**DATA SECTION:**
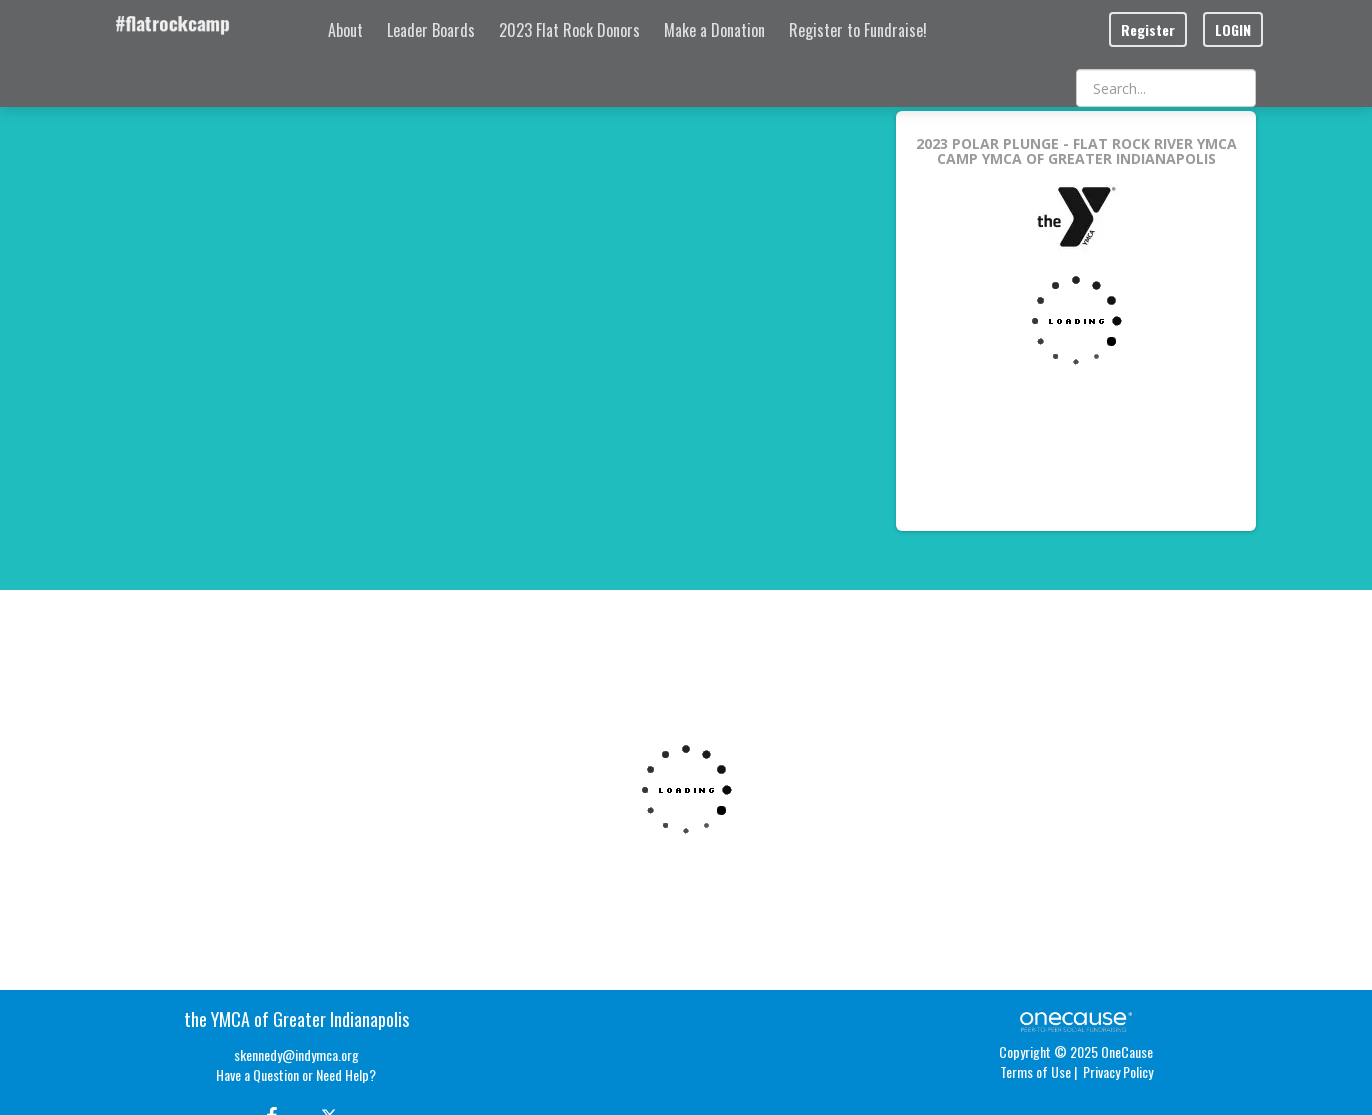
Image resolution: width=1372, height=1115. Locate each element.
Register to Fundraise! (858, 30)
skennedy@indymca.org (296, 1054)
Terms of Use (1035, 1071)
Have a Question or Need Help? (296, 1074)
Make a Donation (714, 30)
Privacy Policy (1118, 1071)
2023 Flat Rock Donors (569, 30)
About (345, 30)
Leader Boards (431, 30)
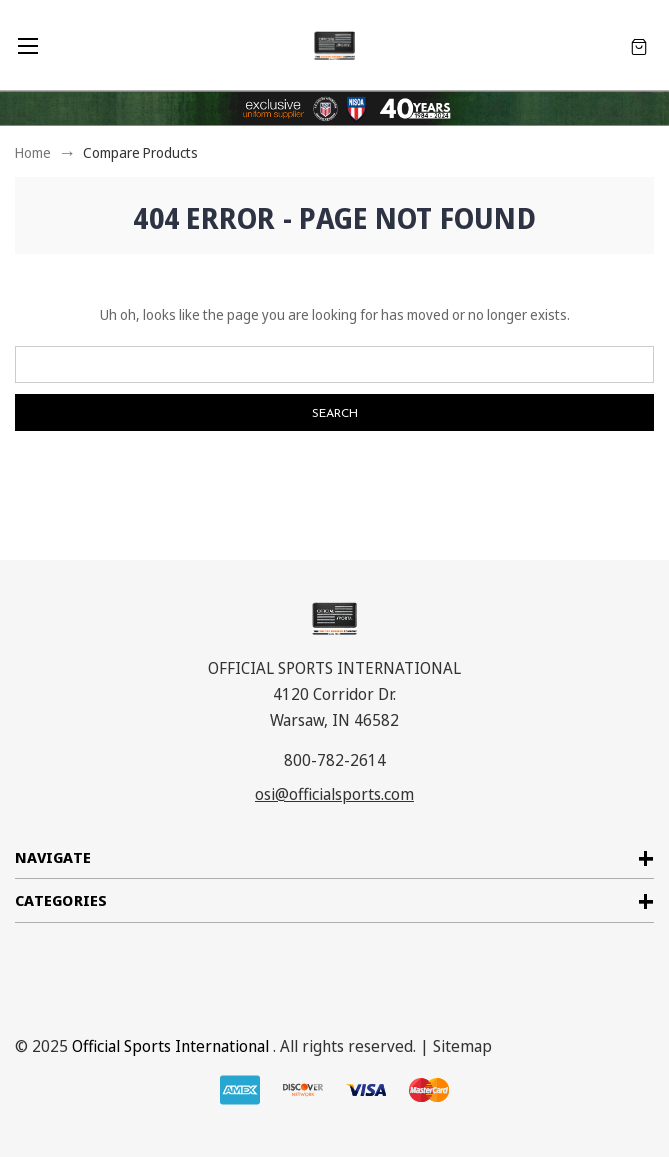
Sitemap (462, 1046)
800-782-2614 (335, 760)
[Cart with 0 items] (639, 45)
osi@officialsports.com (334, 794)
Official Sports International (170, 1046)
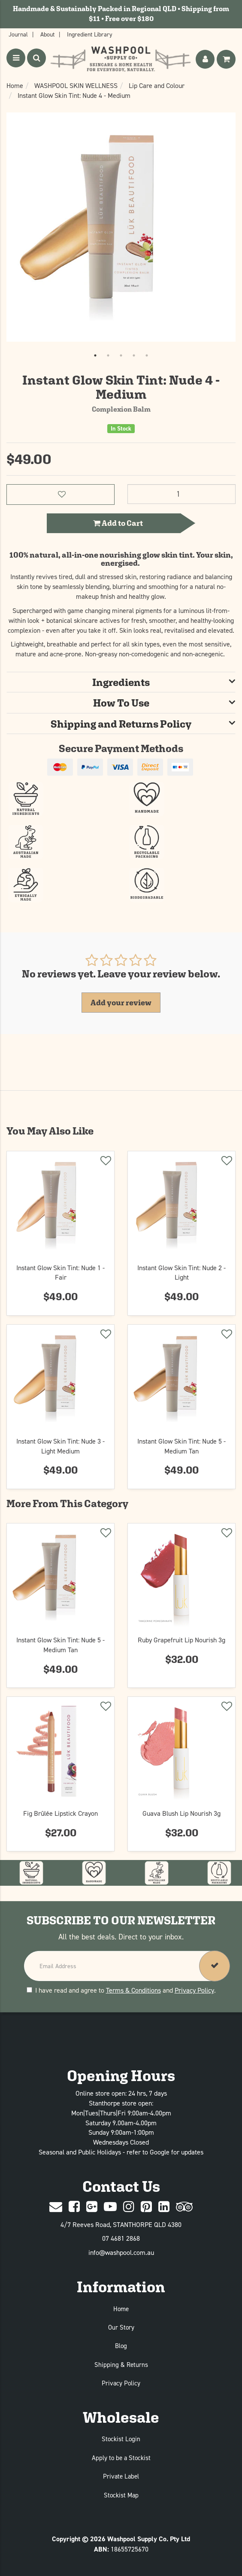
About (47, 34)
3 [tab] (121, 355)
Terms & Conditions (133, 1990)
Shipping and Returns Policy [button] (121, 724)
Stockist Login (121, 2439)
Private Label (121, 2476)
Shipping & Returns (121, 2365)
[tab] (121, 682)
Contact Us (121, 2186)
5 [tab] (146, 355)
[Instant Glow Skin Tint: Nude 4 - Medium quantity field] (181, 494)
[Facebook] (74, 2207)
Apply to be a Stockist (121, 2458)
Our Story (121, 2327)
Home (121, 2309)
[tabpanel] (121, 227)
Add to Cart (118, 523)
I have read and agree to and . (121, 1990)
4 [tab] (134, 355)
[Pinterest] (146, 2207)
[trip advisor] (184, 2207)
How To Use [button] (121, 703)
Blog (121, 2346)
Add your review (121, 1002)
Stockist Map (121, 2495)
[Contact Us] (55, 2207)
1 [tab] (95, 355)
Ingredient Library (89, 34)
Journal (18, 34)
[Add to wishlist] (105, 1162)
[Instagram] (128, 2207)
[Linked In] (163, 2207)
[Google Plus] (91, 2207)
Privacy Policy (194, 1990)
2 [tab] (108, 355)
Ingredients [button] (121, 682)
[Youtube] (110, 2207)
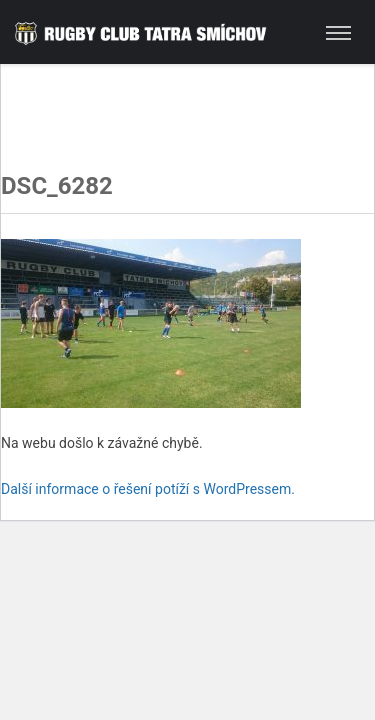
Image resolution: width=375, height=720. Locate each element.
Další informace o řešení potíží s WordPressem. (148, 489)
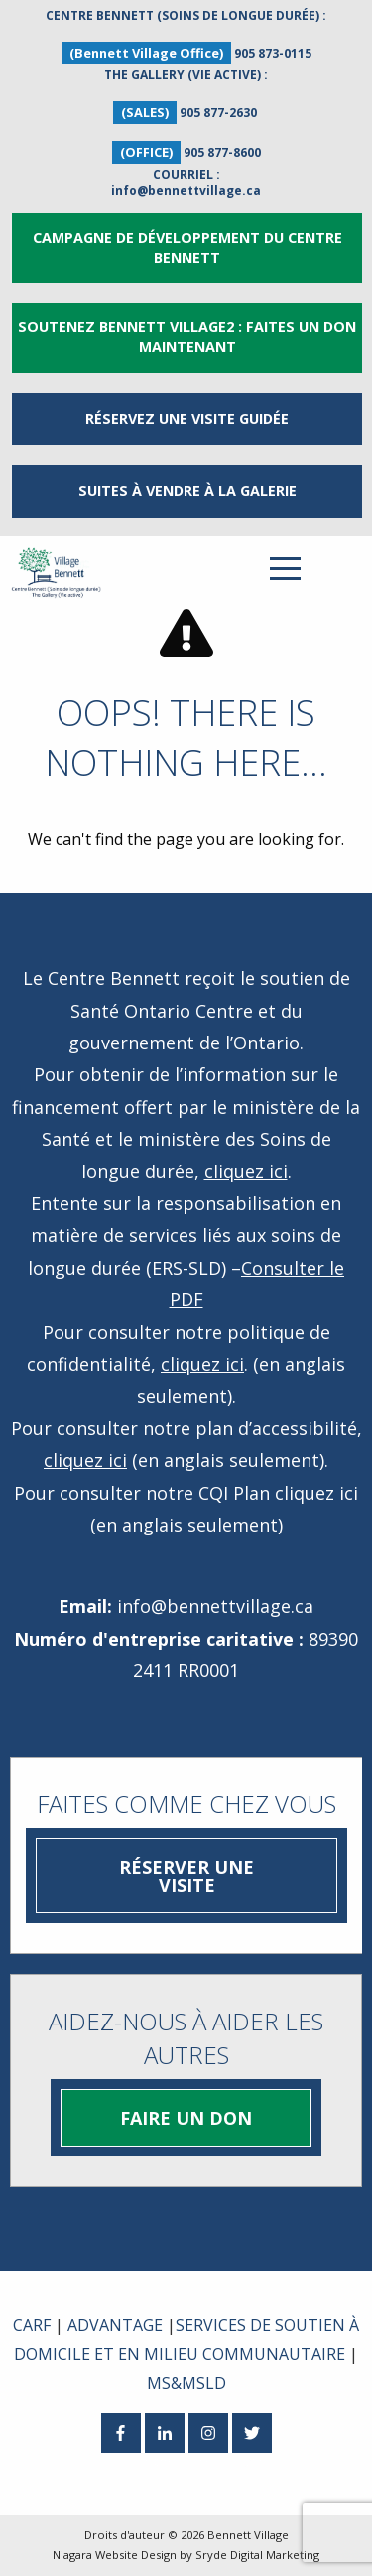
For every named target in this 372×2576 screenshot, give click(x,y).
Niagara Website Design (115, 2554)
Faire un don (186, 2118)
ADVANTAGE (115, 2325)
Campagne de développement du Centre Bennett (187, 247)
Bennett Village (248, 2534)
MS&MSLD (186, 2382)
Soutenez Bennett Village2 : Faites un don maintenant (187, 336)
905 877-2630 (218, 112)
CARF (32, 2325)
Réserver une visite (186, 1876)
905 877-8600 (222, 152)
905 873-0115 (272, 53)
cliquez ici (246, 1171)
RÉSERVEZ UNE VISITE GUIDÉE (187, 418)
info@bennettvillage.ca (186, 191)
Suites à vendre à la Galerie (187, 490)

**WORK TO BE COMPLETED:**
Give back exactly the lines from the top of the records to the line containing "I have read and agree to and . (121, 1990)", both included, and no pictures.

**RESPONSE:**
Image resolution: width=1372, height=1115. Locate each element.
Register to Fundraise! (858, 30)
skennedy@indymca.org (296, 1054)
Terms of Use (1035, 1071)
Have a Question or Need Help? (296, 1074)
Make a Donation (714, 30)
Privacy Policy (1118, 1071)
2023 Flat Rock Donors (569, 30)
About (345, 30)
Leader Boards (431, 30)
Sitemap (462, 1046)
800-782-2614 (335, 760)
[Cart with 0 items] (639, 45)
osi@officialsports.com (334, 794)
Official Sports International (170, 1046)
About (47, 34)
3 [tab] (121, 355)
Terms & Conditions (133, 1990)
Shipping and Returns Policy [button] (121, 724)
Stockist Login (121, 2439)
Private Label (121, 2476)
Shipping & Returns (121, 2365)
[tab] (121, 682)
Contact Us (121, 2186)
5 [tab] (146, 355)
[Instant Glow Skin Tint: Nude 4 - Medium quantity field] (181, 494)
[Facebook] (74, 2207)
Apply to be a Stockist (121, 2458)
Our Story (121, 2327)
Home (121, 2309)
[tabpanel] (121, 227)
Add to Cart (118, 523)
I have read and agree to and . (121, 1990)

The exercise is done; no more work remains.